** Opening Records block **

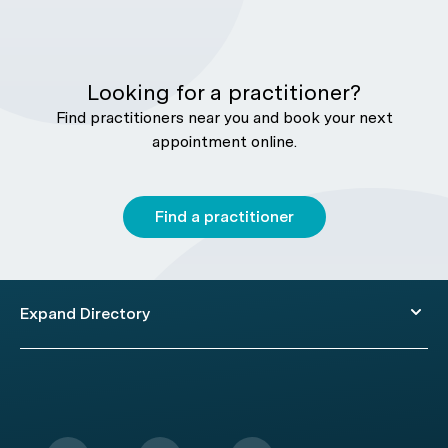
Looking for a practitioner?
Find practitioners near you and book your next
appointment online.
Find a practitioner
Expand Directory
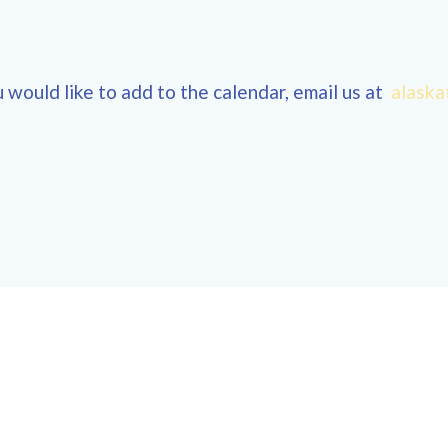
 would like to add to the calendar, email us at
alaska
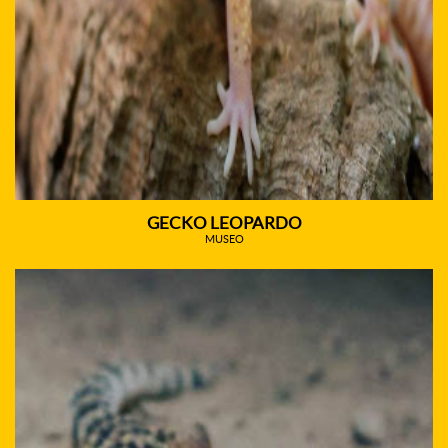
GECKO LEOPARDO
MUSEO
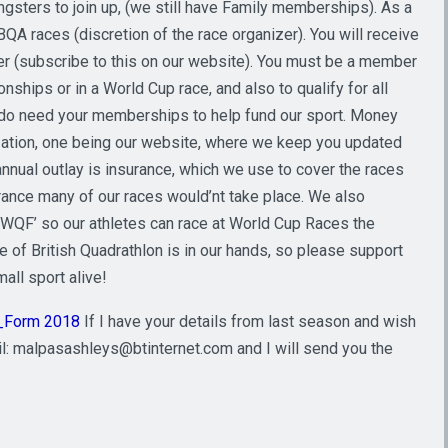
sters to join up, (we still have Family memberships). As a
QA races (discretion of the race organizer). You will receive
r (subscribe to this on our website). You must be a member
ships or in a World Cup race, and also to qualify for all
 do need your memberships to help fund our sport. Money
zation, one being our website, where we keep you updated
nnual outlay is insurance, which we use to cover the races
urance many of our races would’nt take place. We also
 ‘WQF’ so our athletes can race at World Cup Races the
of British Quadrathlon is in our hands, so please support
all sport alive!
_Form 2018
If I have your details from last season and wish
l: malpasashleys@btinternet.com and I will send you the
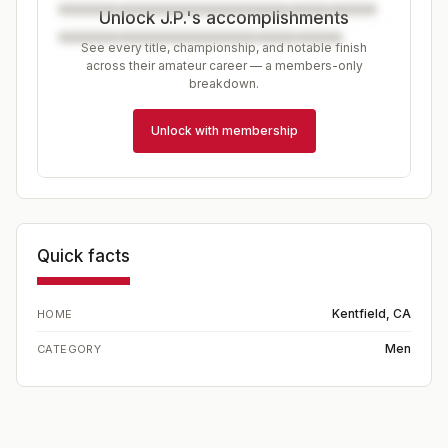
Unlock J.P.'s accomplishments
See every title, championship, and notable finish
across their amateur career — a members-only
breakdown.
Unlock with membership
Quick facts
Kentfield, CA
HOME
Men
CATEGORY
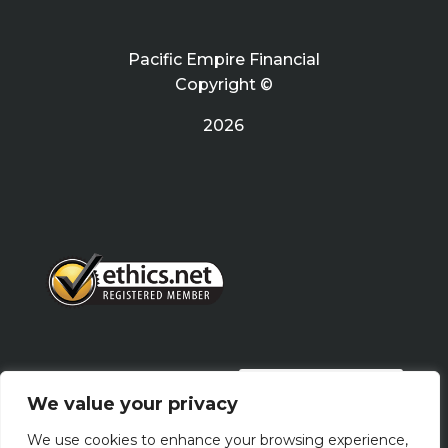
Pacific Empire Financial
Copyright ©
2026
PRIVACY POLICY
We value your privacy
We use cookies to enhance your browsing experience,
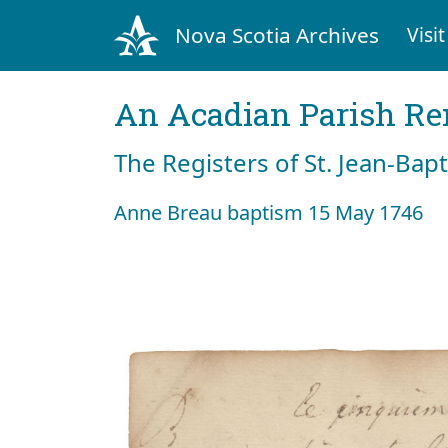
Nova Scotia Archives
Visit
An Acadian Parish R
The Registers of St. Jean-Bap
Anne Breau baptism 15 May 1746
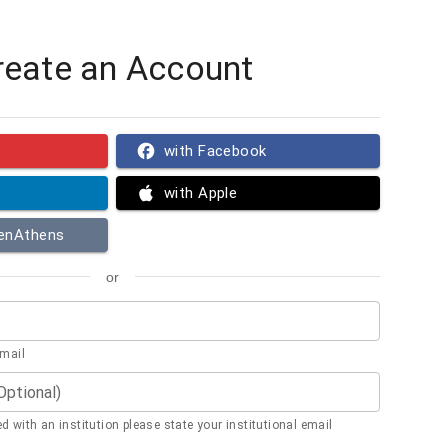
reate an Account
with Facebook
with Apple
penAthens
or
email
(Optional)
ted with an institution please state your institutional email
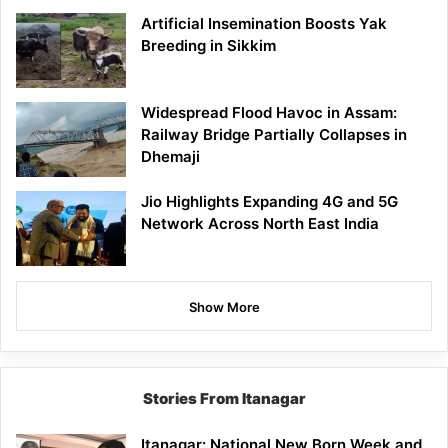
Artificial Insemination Boosts Yak
Breeding in Sikkim
Widespread Flood Havoc in Assam:
Railway Bridge Partially Collapses in
Dhemaji
Jio Highlights Expanding 4G and 5G
Network Across North East India
Show More
Stories From Itanagar
Itanagar: National New Born Week and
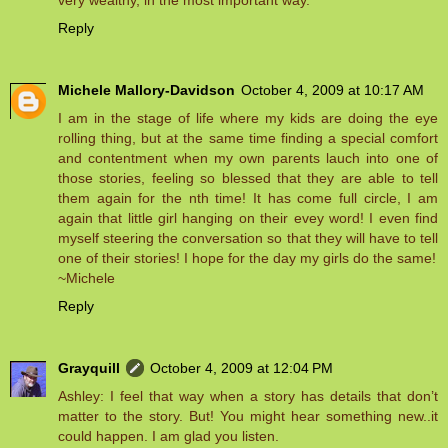
very wealthy, in the most important way.
Reply
Michele Mallory-Davidson
October 4, 2009 at 10:17 AM
I am in the stage of life where my kids are doing the eye
rolling thing, but at the same time finding a special comfort
and contentment when my own parents lauch into one of
those stories, feeling so blessed that they are able to tell
them again for the nth time! It has come full circle, I am
again that little girl hanging on their evey word! I even find
myself steering the conversation so that they will have to tell
one of their stories! I hope for the day my girls do the same!
~Michele
Reply
Grayquill
October 4, 2009 at 12:04 PM
Ashley: I feel that way when a story has details that don’t
matter to the story. But! You might hear something new..it
could happen. I am glad you listen.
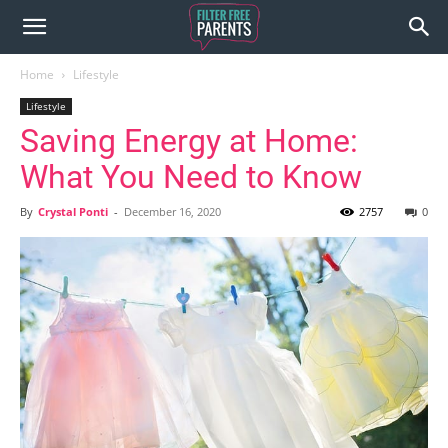
Home
Lifestyle
Lifestyle
Saving Energy at Home:
What You Need to Know
By
Crystal Ponti
-
December 16, 2020
2757
0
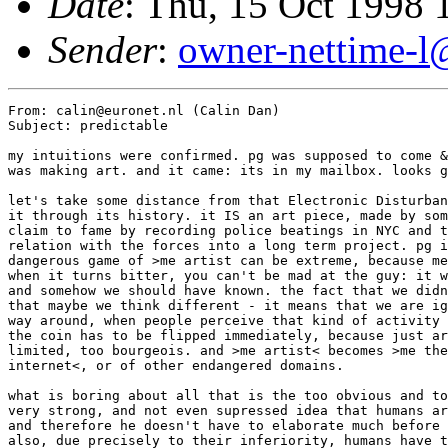
Date
: Thu, 15 Oct 1998
Sender
:
owner-nettime-l
From: calin@euronet.nl (Calin Dan)

Subject: predictable

my intuitions were confirmed. pg was supposed to come &
was making art. and it came: its in my mailbox. looks g
let's take some distance from that Electronic Disturban
it through its history. it IS an art piece, made by som
claim to fame by recording police beatings in NYC and t
relation with the forces into a long term project. pg i
dangerous game of >me artist can be extreme, because me
when it turns bitter, you can't be mad at the guy: it w
and somehow we should have known. the fact that we didn
that maybe we think different - it means that we are ig
way around, when people perceive that kind of activity 
the coin has to be flipped immediately, because just ar
limited, too bourgeois. and >me artist< becomes >me the
internet<, or of other endangered domains. 

what is boring about all that is the too obvious and to
very strong, and not even supressed idea that humans ar
and therefore he doesn't have to elaborate much before 
also, due precisely to their inferiority, humans have t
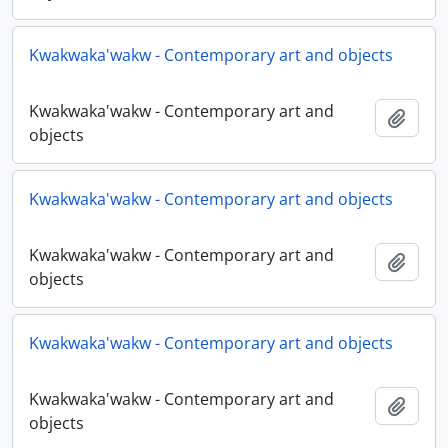
Kwakwaka'wakw - Contemporary art and objects
Kwakwaka'wakw - Contemporary art and
Añadi
objects
Kwakwaka'wakw - Contemporary art and objects
Kwakwaka'wakw - Contemporary art and
Añadi
objects
Kwakwaka'wakw - Contemporary art and objects
Kwakwaka'wakw - Contemporary art and
Añadi
objects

** Closing Records block **

» Prompt: Pictures are to be left out; the listing above is otherwise to be copied exactly.

» Reply to the task:
Looking for a practitioner?
Find practitioners near you and book your next
appointment online.
Find a practitioner
Expand Directory
 would like to add to the calendar, email us at
alaska
GECKO LEOPARDO
MUSEO
sters to join up, (we still have Family memberships). As a
QA races (discretion of the race organizer). You will receive
r (subscribe to this on our website). You must be a member
ships or in a World Cup race, and also to qualify for all
 do need your memberships to help fund our sport. Money
zation, one being our website, where we keep you updated
nnual outlay is insurance, which we use to cover the races
urance many of our races would’nt take place. We also
 ‘WQF’ so our athletes can race at World Cup Races the
of British Quadrathlon is in our hands, so please support
all sport alive!
_Form 2018
If I have your details from last season and wish
l: malpasashleys@btinternet.com and I will send you the
Unlock J.P.'s accomplishments
See every title, championship, and notable finish
across their amateur career — a members-only
breakdown.
Unlock with membership
Quick facts
Kentfield, CA
HOME
Men
CATEGORY
Pacific Empire Financial
Copyright ©
2026
PRIVACY POLICY
We value your privacy
We use cookies to enhance your browsing experience,
Nova Scotia Archives
Visit
An Acadian Parish R
The Registers of St. Jean-Bap
Anne Breau baptism 15 May 1746
reate an Account
with Facebook
with Apple
penAthens
or
email
(Optional)
ted with an institution please state your institutional email
Artificial Insemination Boosts Yak
Breeding in Sikkim
Widespread Flood Havoc in Assam:
Railway Bridge Partially Collapses in
Dhemaji
Jio Highlights Expanding 4G and 5G
Network Across North East India
Show More
Stories From Itanagar
Itanagar: National New Born Week and
very wealthy, in the most important way.
Reply
Michele Mallory-Davidson
October 4, 2009 at 10:17 AM
I am in the stage of life where my kids are doing the eye
rolling thing, but at the same time finding a special comfort
and contentment when my own parents lauch into one of
those stories, feeling so blessed that they are able to tell
them again for the nth time! It has come full circle, I am
again that little girl hanging on their evey word! I even find
myself steering the conversation so that they will have to tell
one of their stories! I hope for the day my girls do the same!
~Michele
Reply
Grayquill
October 4, 2009 at 12:04 PM
Ashley: I feel that way when a story has details that don’t
matter to the story. But! You might hear something new..it
could happen. I am glad you listen.
Home
Lifestyle
Lifestyle
Saving Energy at Home:
What You Need to Know
By
Crystal Ponti
-
December 16, 2020
2757
0
Date
: Thu, 15 Oct 1998
Sender
:
owner-nettime-l
From: calin@euronet.nl (Calin Dan)

Subject: predictable

my intuitions were confirmed. pg was supposed to come &
was making art. and it came: its in my mailbox. looks g
let's take some distance from that Electronic Disturban
it through its history. it IS an art piece, made by som
claim to fame by recording police beatings in NYC and t
relation with the forces into a long term project. pg i
dangerous game of >me artist can be extreme, because me
when it turns bitter, you can't be mad at the guy: it w
and somehow we should have known. the fact that we didn
that maybe we think different - it means that we are ig
way around, when people perceive that kind of activity 
the coin has to be flipped immediately, because just ar
limited, too bourgeois. and >me artist< becomes >me the
internet<, or of other endangered domains. 

what is boring about all that is the too obvious and to
very strong, and not even supressed idea that humans ar
and therefore he doesn't have to elaborate much before 
also, due precisely to their inferiority, humans have t
Kwakwaka'wakw - Contemporary art and objects
Kwakwaka'wakw - Contemporary art and
Añadi
objects
Kwakwaka'wakw - Contemporary art and objects
Kwakwaka'wakw - Contemporary art and
Añadi
objects
Kwakwaka'wakw - Contemporary art and objects
Kwakwaka'wakw - Contemporary art and
Añadi
objects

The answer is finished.